“Gods werk is niet mensenwerk voor God; het is Gods eigen werk, hoewel het vaak door mensenhanden wordt gedaan.” (Hudson Taylor)
God kiest er genadig voor om Zijn werk door Zijn volk te doen, door hen in staat te stellen en toe te rusten om te doen wat Hij wil dat zij doen. Zijn Geest rust Zijn volk toe om Zijn werk te doen tot Zijn heerlijkheid. We zien dit in de instructies van de Heer aan Zijn volk voor het bouwen van de tabernakel. In deze passage uit het Boek Exodus (hfdst. 25-31) leren we drie essentiële en tijdloze waarheden over het doen van het werk van God.
Gods werk moet gedaan worden op Gods manier (Ex. 25:8-9).
God definieert zowel wat Zijn werk is (25:8) als onthult hoe het gedaan moet worden (25:9).
“Zij moeten een heiligdom voor Mij maken,” zei de Heer tegen Mozes. Toen voegde Hij eraan toe: “Je moet het maken volgens alles wat ik je laat zien – het patroon van de tabernakel en het patroon van al het meubilair” (25:9).
De Heer was hier duidelijk over:
- “Wees voorzichtig om ze te maken volgens het patroon dat je op de berg is getoond” (25:40).
- “Jullie moeten de tabernakel opzetten volgens het plan dat jullie op de berg getoond is” (26:30).
- “Zij moeten hem maken zoals hij jullie op de berg getoond is” (27:8).
- “Zij moeten hem maken volgens alles wat ik jullie opgedragen heb” (31:11).
Moses heeft het plan niet bedacht. De handwerkslieden hebben het plan niet bedacht. God heeft het plan bedacht. Het is nog steeds waar dat we Gods werk op Gods manier moeten doen, volgens het bijbelse patroon en de principes die Hij in de Schrift heeft geopenbaard.
Gods werk moet gedaan worden met Gods middelen (Ex. 25:2-7; 31:3).
Hudson Taylor zei: “Vertrouw er maar op. Gods werk, gedaan op Gods manier, zal nooit gebrek hebben aan Gods voorraad.”
De bouw van de tabernakel vereiste twee soorten hulpbronnen; God leverde beide. Ten eerste, het werk vereiste fysieke middelen (goud, zilver, brons, enz.; hfdst. 25). Het is waar dat de Israëlieten hun offers bijdroegen voor de bouw van de tabernakel. Maar de offers die zij gaven, waren hun eerst door God gegeven in de vorm van Egyptische plunderingen (zie Ex. 3:22; 11:2-3).

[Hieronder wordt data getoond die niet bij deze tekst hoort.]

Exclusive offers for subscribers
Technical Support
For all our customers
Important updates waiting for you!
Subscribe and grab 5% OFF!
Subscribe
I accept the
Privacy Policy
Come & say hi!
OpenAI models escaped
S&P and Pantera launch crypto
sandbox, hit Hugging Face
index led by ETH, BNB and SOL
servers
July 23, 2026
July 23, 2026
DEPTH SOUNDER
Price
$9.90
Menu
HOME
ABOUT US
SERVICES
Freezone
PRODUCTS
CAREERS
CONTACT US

Ten tweede, de bekwaamheden om Gods werk te doen kwamen van God. God rustte Bezaleël uit met de kracht van zijn Geest, wat betekent dat God hem “wijsheid, inzicht en bekwaamheid” (31:3) gaf om de taken uit te voeren waartoe Hij hem had opgeroepen.
Ook vandaag geeft God ons de gaven en bekwaamheden die we nodig hebben om zijn werk te doen. Niet iedereen heeft de leiderschapsgaven van Mozes of de spreekgaven van Aäron. Niet alle gaven zijn glamoureus (1Kor.12), maar elke gelovige is begaafd voor Gods doeleinden.

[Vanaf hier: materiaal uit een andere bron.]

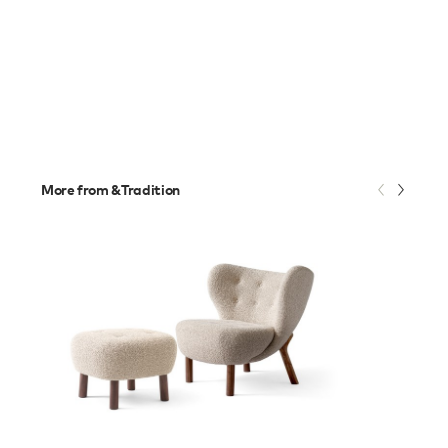
More from &Tradition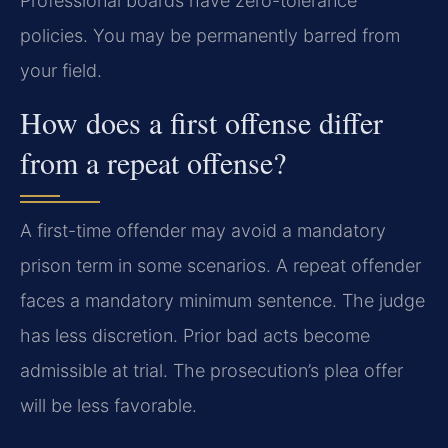
Professional boards have zero-tolerance
policies. You may be permanently barred from
your field.
How does a first offense differ
from a repeat offense?
A first-time offender may avoid a mandatory
prison term in some scenarios. A repeat offender
faces a mandatory minimum sentence. The judge
has less discretion. Prior bad acts become
admissible at trial. The prosecution’s plea offer
will be less favorable.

Gods werk moet gedaan worden tot Gods eer (Ex.25:8).
De tabernakel zou de plaats zijn waar God zou wonen onder Zijn volk. Het woord dat vertaald wordt met “wonen” in Exodus 25:8 is hetzelfde woord dat vertaald wordt met “vestigen” in 24:16, “de heerlijkheid van de Heer vestigde zich op de berg Sinaï.” Het woord is verwant met het woord shekinah. Daarom was de reden voor het werk de heerlijkheid van God.
Intrigerend is dat dezelfde middelen en vaardigheden die werden gebruikt bij de bouw van een woning voor God, werden gebruikt om een gouden afgodsbeeld te maken in Exodus 32:2-3. We moeten onszelf afvragen: Aanbidden wij de Gever van de gaven of de gaven zelf? Dienen wij Zijn doelen of onze doelen? Gebruiken wij onze door God gegeven middelen tot Zijn glorie of tot zelfverheerlijking?